Solution: we can take Europe or California as an example and charge for the peak capacity required for a load instead of applying the current fixed charge. We can analyze if the correct cost is MX$1,000 (US$50) or MX$2,000 (US$100) per month, but it is certainly not MX$100 (US$5) or MX$200 (US$10).

Result: selling or financing panels is already a good business and if we create the correct tariff framework, it will receive a much greater boost. It would also be possible to sell batteries through a similar scheme; it is a great opportunity to reduce consumption peaks and improve energy quality. Generating energy will no longer be the only way to save money.

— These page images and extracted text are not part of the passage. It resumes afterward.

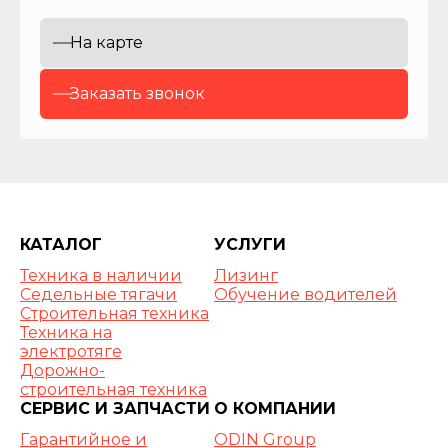
42
На карте
000
Заказать звонок
42
000
Колесная
база,
мм
КАТАЛОГ
УСЛУГИ
2
Техника в наличии
Лизинг
000+2
Седельные тягачи
Обучение водителей
600+1
Строительная техника
400
Техника на
электротяге
2
Дорожно-
000+3
строительная техника
800+1
СЕРВИС И ЗАПЧАСТИ
О КОМПАНИИ
400
Гарантийное и
ODIN Group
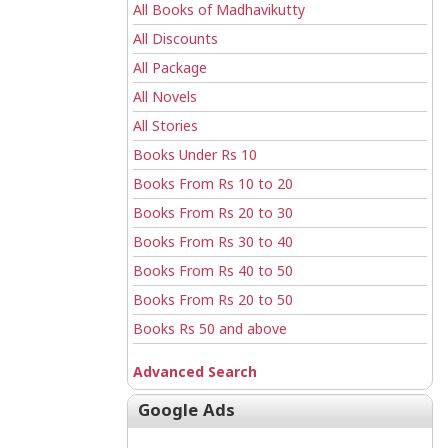
All Books of Madhavikutty
All Discounts
All Package
All Novels
All Stories
Books Under Rs 10
Books From Rs 10 to 20
Books From Rs 20 to 30
Books From Rs 30 to 40
Books From Rs 40 to 50
Books From Rs 20 to 50
Books Rs 50 and above
Advanced Search
Google Ads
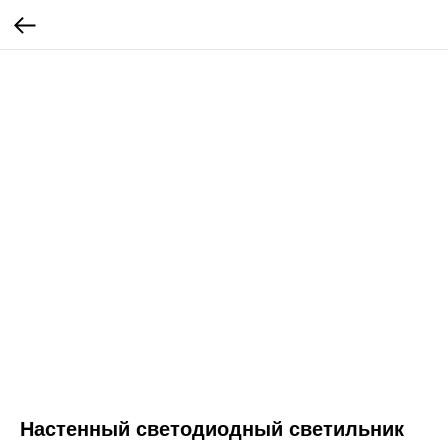
Настенный светодиодный светильник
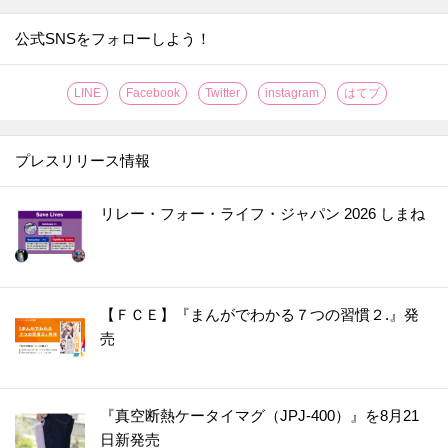
公式SNSをフォローしよう！
LINE
Facebook
Twitter
instagram
はてブ
プレスリリース情報
リレー・フォー・ライフ・ジャパン 2026 しまね
【ＦＣＥ】『まんがでわかる７つの習慣２.』発
売
『真空断熱ケータイマグ（JPJ-400）』を8月21
日新発売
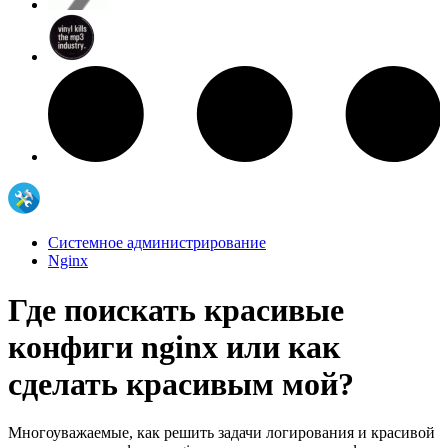
Системное администрирование
Nginx
Где поискать красивые
конфиги nginx или как
сделать красивым мой?
Многоуважаемые, как решить задачи логирования и красивой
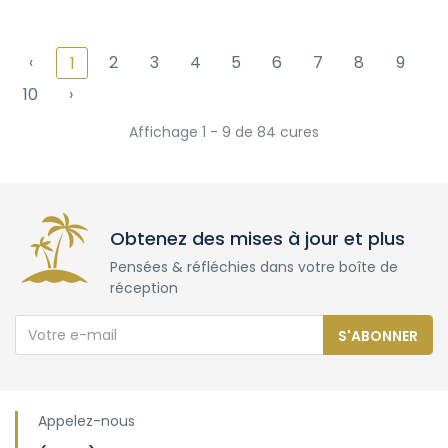
‹
2
3
4
5
6
7
8
9
1
10
›
Affichage 1 - 9 de 84 cures
Obtenez des mises à jour et plus
Pensées & réfléchies dans votre boîte de
réception
S'ABONNER
Appelez-nous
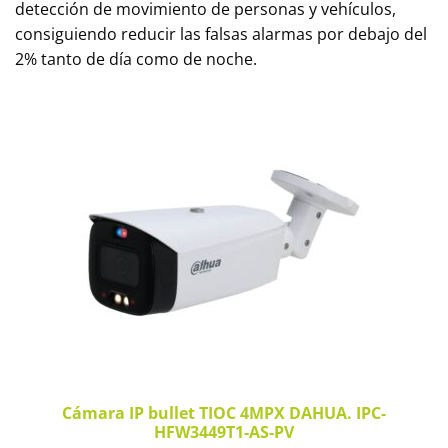
detección de movimiento de personas y vehículos,
consiguiendo reducir las falsas alarmas por debajo del
2% tanto de día como de noche.
Cámara IP bullet TIOC 4MPX DAHUA. IPC-
HFW3449T1-AS-PV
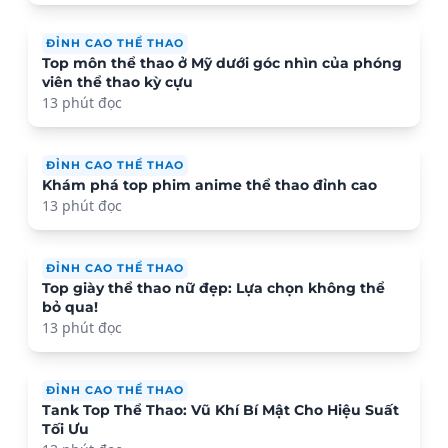
ĐỈNH CAO THỂ THAO
Top môn thể thao ở Mỹ dưới góc nhìn của phóng
viên thể thao kỳ cựu
13 phút đọc
ĐỈNH CAO THỂ THAO
Khám phá top phim anime thể thao đỉnh cao
13 phút đọc
ĐỈNH CAO THỂ THAO
Top giày thể thao nữ đẹp: Lựa chọn không thể
bỏ qua!
13 phút đọc
ĐỈNH CAO THỂ THAO
Tank Top Thể Thao: Vũ Khí Bí Mật Cho Hiệu Suất
Tối Ưu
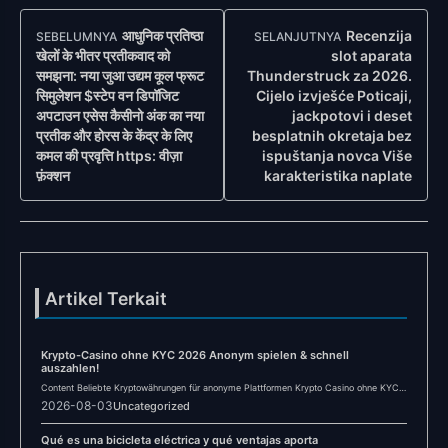
Navigasi
आधुनिक प्रतिष्ठा
Recenzija
SEBELUMNYA
SELANJUTNYA
Post
खेलों के भीतर प्रतीकवाद को
slot aparata
समझना: नया जुआ उद्यम कूल फ्रूट
Thunderstruck za 2026.
सिमुलेशन $स्टेप वन डिपॉजिट
Cijelo izvješće Poticaji,
अपटाउन एसेस कैसीनो अंक का नया
jackpotovi i deset
प्रतीक और होरस के केंद्र के लिए
besplatnih okretaja bez
कमल की प्रवृत्ति https: वीज़ा
ispuštanja novca Više
फ़ंक्शन
karakteristika naplate
Artikel Terkait
Krypto-Casino ohne KYC 2026 Anonym spielen & schnell
auszahlen!
Content Beliebte Kryptowährungen für anonyme Plattformen Krypto Casino ohne KYC
2026: Anonymität im Online-Glücksspiel Häufig…
2026-08-03
Uncategorized
Qué es una bicicleta eléctrica y qué ventajas aporta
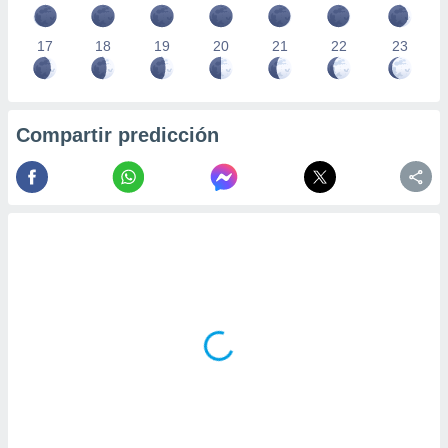
17
18
19
20
21
22
23
Compartir predicción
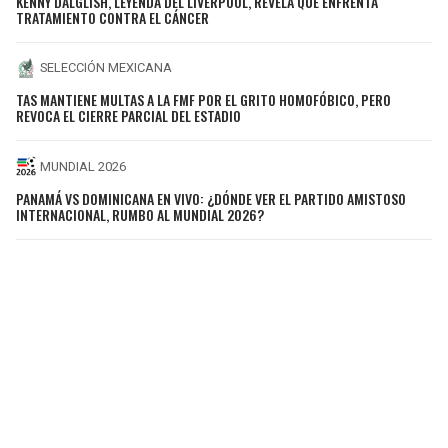
KENNY DALGLISH, LEYENDA DEL LIVERPOOL, REVELA QUE ENFRENTA
TRATAMIENTO CONTRA EL CÁNCER
SELECCIÓN MEXICANA
TAS MANTIENE MULTAS A LA FMF POR EL GRITO HOMOFÓBICO, PERO
REVOCA EL CIERRE PARCIAL DEL ESTADIO
MUNDIAL 2026
PANAMÁ VS DOMINICANA EN VIVO: ¿DÓNDE VER EL PARTIDO AMISTOSO
INTERNACIONAL, RUMBO AL MUNDIAL 2026?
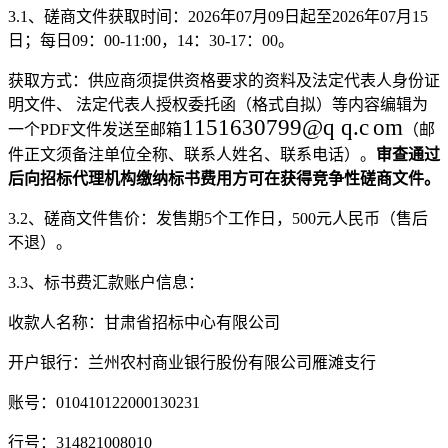
3.1、
磋商文件获取时间：
202
6
年
07
月
09
日起至
202
6
年
07
月
15
日；每日
09：00-11:00，14：30-17：00
。
获取方式：供应商须提供资格要求的资料及法定代表人身份证
明文件、
法定代表人授权委托函（格式自拟）等内容编辑为
1151630799
@
q q
.c
om
一个
PDF文件发送至邮箱
（邮
件正文须备注单位全称、联系人姓名、联系电话）。
审查通过
后
向招标代理机构缴纳标书费用方可在
获得
竞争性磋商文件
。
3.
2
、磋商文件售价：发售期
5个工作日，
5
00
元人民币（售后
不退）
。
3.3、
标书费汇款账户信息：
收款人名称：甘肃省招标中心有限公司
开户银行：兰州农村商业银行股份有限公司雁滩支行
账号：
010410122000130231
行号：
314821008010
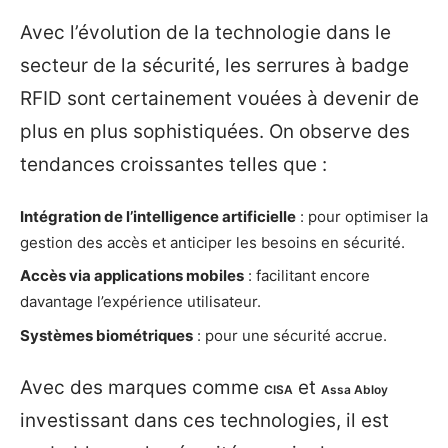
Avec l’évolution de la technologie dans le
secteur de la sécurité, les serrures à badge
RFID sont certainement vouées à devenir de
plus en plus sophistiquées. On observe des
tendances croissantes telles que :
Intégration de l’intelligence artificielle
: pour optimiser la
gestion des accès et anticiper les besoins en sécurité.
Accès via applications mobiles
: facilitant encore
davantage l’expérience utilisateur.
Systèmes biométriques
: pour une sécurité accrue.
Avec des marques comme
et
CISA
Assa Abloy
investissant dans ces technologies, il est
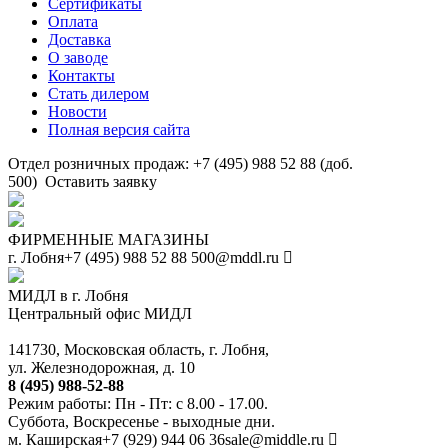
Сертификаты
Оплата
Доставка
О заводе
Контакты
Стать дилером
Новости
Полная версия сайта
Отдел розничных продаж: +7 (495) 988 52 88 (доб.
500)
Оставить заявку
ФИРМЕННЫЕ МАГАЗИНЫ
г. Лобня
+7 (495) 988 52 88
500@mddl.ru
МИДЛ в г. Лобня
Центральный офис МИДЛ
141730, Московская область, г. Лобня,
ул. Железнодорожная, д. 10
8 (495) 988-52-88
Режим работы: Пн - Пт: с 8.00 - 17.00.
Суббота, Воскресенье - выходные дни.
м. Каширская
+7 (929) 944 06 36
sale@middle.ru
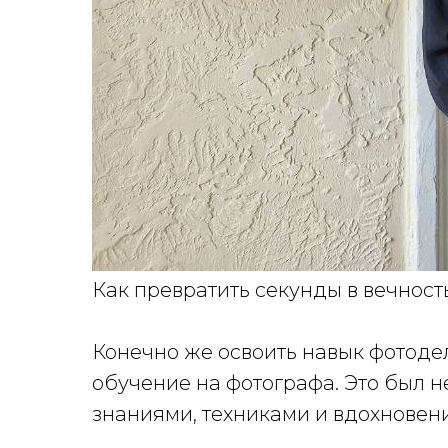
Как превратить секунды в вечност
Конечно же освоить навык фотоде
обучение на фотографа. Это был 
знаниями, техниками и вдохновен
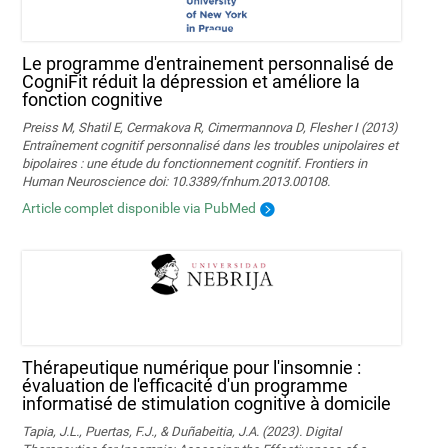
Le programme d'entrainement personnalisé de
CogniFit réduit la dépression et améliore la
fonction cognitive
Preiss M, Shatil E, Cermakova R, Cimermannova D, Flesher I (2013)
Entraînement cognitif personnalisé dans les troubles unipolaires et
bipolaires : une étude du fonctionnement cognitif. Frontiers in
Human Neuroscience doi: 10.3389/fnhum.2013.00108.
Article complet disponible via PubMed
Thérapeutique numérique pour l'insomnie :
évaluation de l'efficacité d'un programme
informatisé de stimulation cognitive à domicile
Tapia, J.L., Puertas, F.J., & Duñabeitia, J.A. (2023). Digital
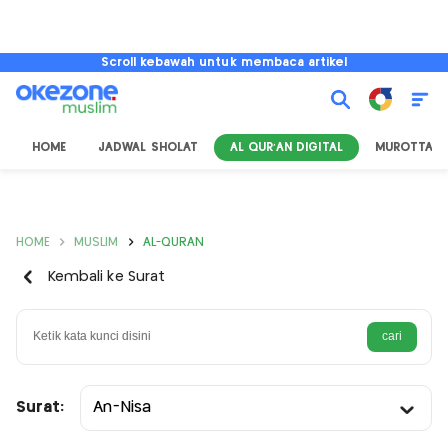
Scroll kebawah untuk membaca artikel
HOME
JADWAL SHOLAT
AL QUR'AN DIGITAL
MUROTTAL
HOME
MUSLIM
AL-QURAN
Kembali ke Surat
Surat:
An-Nisa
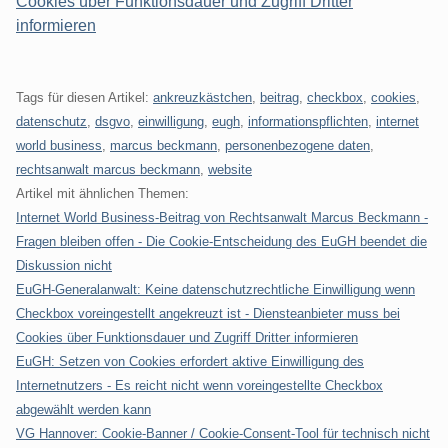
Cookies über Funktionsdauer und Zugriff Dritter
informieren
Tags für diesen Artikel:
ankreuzkästchen
,
beitrag
,
checkbox
,
cookies
,
datenschutz
,
dsgvo
,
einwilligung
,
eugh
,
informationspflichten
,
internet
world business
,
marcus beckmann
,
personenbezogene daten
,
rechtsanwalt marcus beckmann
,
website
Artikel mit ähnlichen Themen:
Internet World Business-Beitrag von Rechtsanwalt Marcus Beckmann -
Fragen bleiben offen - Die Cookie-Entscheidung des EuGH beendet die
Diskussion nicht
EuGH-Generalanwalt: Keine datenschutzrechtliche Einwilligung wenn
Checkbox voreingestellt angekreuzt ist - Diensteanbieter muss bei
Cookies über Funktionsdauer und Zugriff Dritter informieren
EuGH: Setzen von Cookies erfordert aktive Einwilligung des
Internetnutzers - Es reicht nicht wenn voreingestellte Checkbox
abgewählt werden kann
VG Hannover: Cookie-Banner / Cookie-Consent-Tool für technisch nicht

Of course, these tariff changes could lead you to think, erroneously, that the solar panel business is going to be impacted negatively.

Let us now turn to the other end: thermal power plants that are available for critical situations but which, due to their high operating cost and their marginal cost of generation, are dispatched very little. We were all grateful in February 2021 that these plants came into operation and prevented even more severe blackouts. These plants are necessary and the national electricity system must allow them to recover their costs, but they should not be generating 365 days a year inefficiently to be able to generate income from energy dispatch. The current tariff structure foresees the payment or charge for availability and capacity: power in the 100 critical hours, the guarantee of income sufficiency and related services. These must generate sufficient income for the backup plants and all users must assume this cost on a monthly basis, according to our maximum capacity requirements. Additionally, these plants can sell price hedges and thus generate even more income without operating 24 hours for 365 days.

The vast majority of these plants are owned by CFE, but even large private emergency generators, currently underutilized, fit into this category and the national electricity system requires them. The solution is not to operate them 24 hours a day, 365 days a year; the solution is to pay these plants a fair price for the support they offer us. This scheme brings an additional benefit: as soon as this backup reaches an adequate cost, our technological solutions, such as more modern inverters, capacitors, batteries and microgrids, will become highly efficient and competitive solutions. This modernization will also help stabilize the entire national electricity system.

One last point. Today, our entire system is based on charging energy and capacity, either generated or consumed. It is not complemented by any bonus or penalty for power quality (our current tariff structure only contemplates a bonus or penalty for the power factor that I will not explain now). It is like charging MX$20 (US$1) for a liter of milk, regardless of whether it is fresh or slightly stale. With certain adjustments to the tariff structure, clear incentives can be provided to improve energy quality. Sure, the imposition of fines for non-compliance is also an alternative, but today, I want to focus on the tariff structure.

Current laws, regulations and tariffs give us many possibilities to correct the problems of the electricity market. Let us take advantage of these opportunities through a technical analysis and define the best solution and guarantee the needed technological modernization. As I recommended at the beginning of this article and as a basis for a healthy debate, any cost that a sector participating in the market does not want to assume should be assumed by the other players and not by SHCP or CFE. In this way, we can guarantee objective and balanced discussions.

Of course, it is not necessary to change the Constitution to correct the imbalances of the electricity sector and it is certainly not necessary to violate the current and valid contracts.